The weird thing about Tableau 9 (or 10) is that it will let you make word clouds of phrases, but not of words (please contact me if you’ve found a better way).

At work we were allowed to use a (very crippled by IT;  you had to manually download Eggs and Wheel files) Python distribution called Enthought Canopy.  I somehow managed to get the Natural Language Toolkit installed with the corpuses (that’s a story for another day).  In Tableau I exported a crosstab CSV with all of the Record IDs in one column and all the phrases in question in the next column. I then ran this script that I wrote:

import nltk
import csv
from nltk.corpus import stopwords

#set utf8 as default
import sys  

from string import punctuation
def strip_punctuation(s):
    return ''.join(c for c in s if c not in punctuation)

#list of words we don't care about (ie. is, a, the, of, etc.)
#if you don't specify what language, it does it for any language (assuming you have those files installed)
fillerWords = stopwords.words("english")

#open files
r=open('input.csv', 'r')
w=open('output.csv', 'wb')

reader = csv.reader(r, dialect='excel')
writer = csv.writer(w, delimiter=',', dialect='excel-tab')

#skip the header in input, but create header in output
writer.writerow( ("Record ID", "Verbs" , "Nouns") )

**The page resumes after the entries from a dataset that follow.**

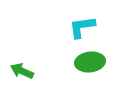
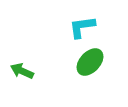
green ellipse: rotated 40 degrees counterclockwise
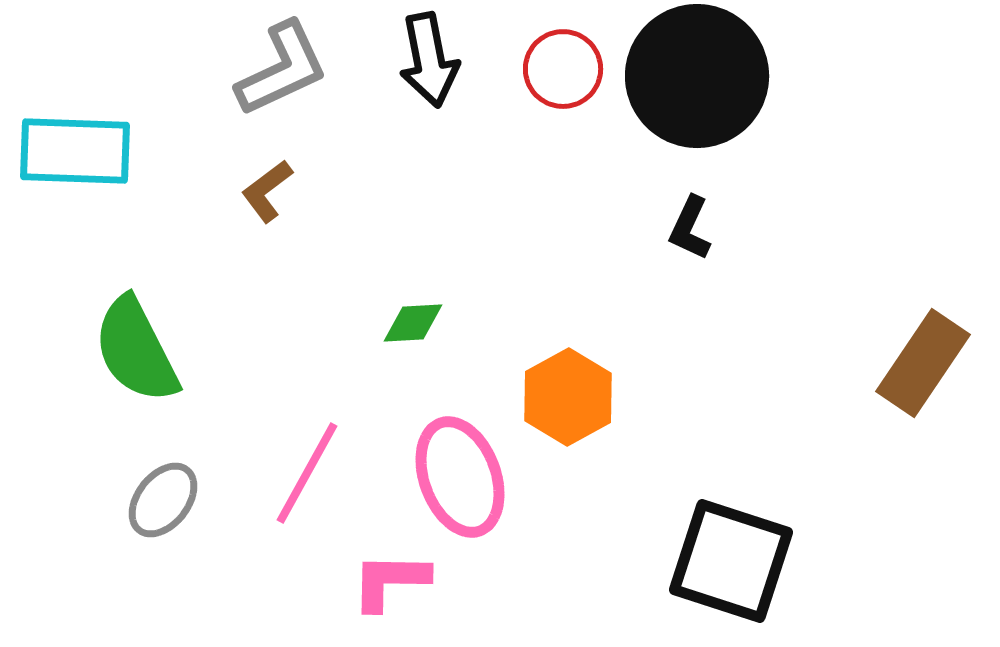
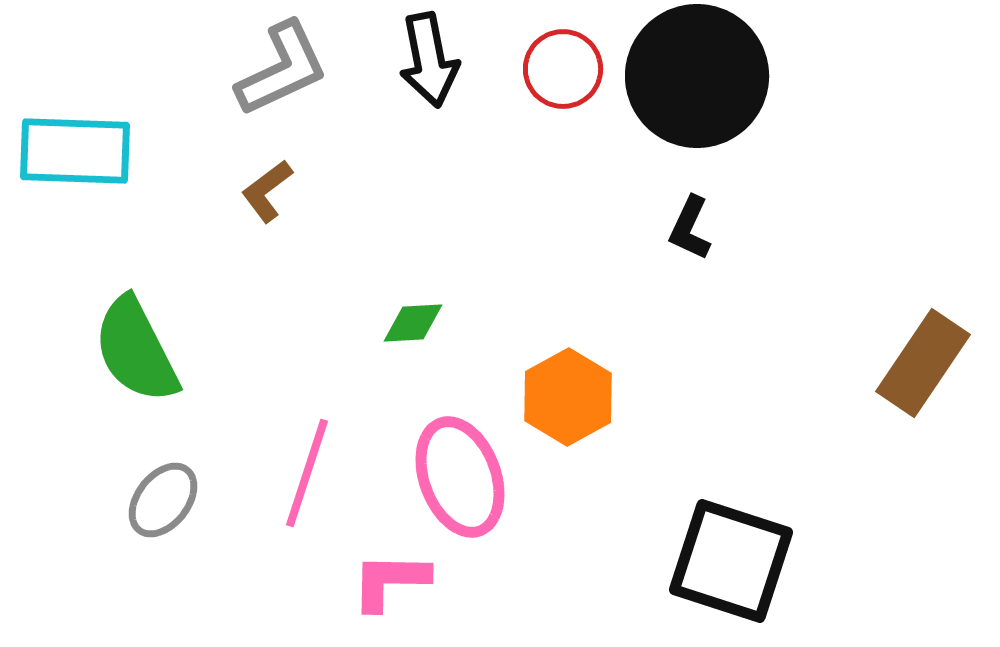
pink line: rotated 11 degrees counterclockwise
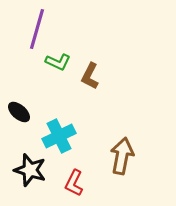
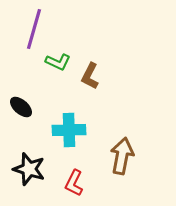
purple line: moved 3 px left
black ellipse: moved 2 px right, 5 px up
cyan cross: moved 10 px right, 6 px up; rotated 24 degrees clockwise
black star: moved 1 px left, 1 px up
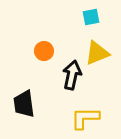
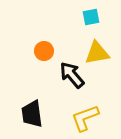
yellow triangle: rotated 12 degrees clockwise
black arrow: rotated 52 degrees counterclockwise
black trapezoid: moved 8 px right, 10 px down
yellow L-shape: rotated 20 degrees counterclockwise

#for each line in input file...
for line in reader:
    print line[0]
    incident_num = line[0]	
    sentence = strip_punctuation(line[1].decode('ascii', 'replace'))  #decode to ascii to get past stupid utf8 errors, then strip punctuation away

    #strip out filler words
    stripped_sentence = ' '.join([word for word in sentence.split() if word not in fillerWords])

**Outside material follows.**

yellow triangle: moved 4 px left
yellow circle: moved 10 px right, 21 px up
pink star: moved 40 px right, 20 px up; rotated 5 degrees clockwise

   #tokenize the sentence and get tags
    tokens = nltk.word_tokenize(stripped_sentence)
    text = nltk.Text(tokens)
    tags = nltk.pos_tag(text)

   #regex for nouns and verbs
    noun_pattern = "NP: {<DT>?<JJ>*<NN>}"
    verb_pattern = "V: {<V.*>}"

  #build ntlk tree for nouns
    NPChunker = nltk.RegexpParser(noun_pattern)
    noun_result = NPChunker.parse(tags)

  #build ntlk tree for verbs
    VerbChunker = nltk.RegexpParser(verb_pattern)
    verb_result = VerbChunker.parse(tags)

  #noun init
    nouns = []

  #traverse tree looking for noun labels, append to noun array
    for subtree in noun_result.subtrees(filter=lambda t: t.label() == "NP"):
      nouns.append(" ".join([a for (a,b) in subtree.leaves()]))
  #verb init
    verbs = []

  #traverse tree looking for verb labels, appent to verb array
    for subtree in verb_result.subtrees(filter=lambda t: t.label()=="V"):
      verbs.append(" ".join([a for (a,b) in subtree.leaves()]))

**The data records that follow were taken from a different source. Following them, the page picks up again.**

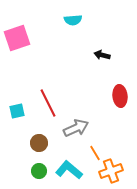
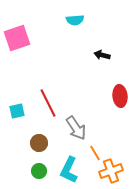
cyan semicircle: moved 2 px right
gray arrow: rotated 80 degrees clockwise
cyan L-shape: rotated 104 degrees counterclockwise
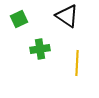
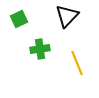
black triangle: rotated 40 degrees clockwise
yellow line: rotated 25 degrees counterclockwise
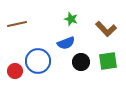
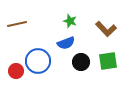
green star: moved 1 px left, 2 px down
red circle: moved 1 px right
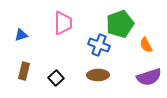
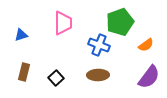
green pentagon: moved 2 px up
orange semicircle: rotated 98 degrees counterclockwise
brown rectangle: moved 1 px down
purple semicircle: rotated 35 degrees counterclockwise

    #actually write the row to output file
    writer.writerow( (line[0] , " | ".join(verbs) ,  " | ".join(nouns)) )

#close the files

It spit out a CSV file that I then re-imported into Tableau and it had separated verbs and nouns in 2 other columns.  From there it was easy to build the word clouds below.

The zip file I’m sharing has example input and output files, as well as this script.   Enjoy!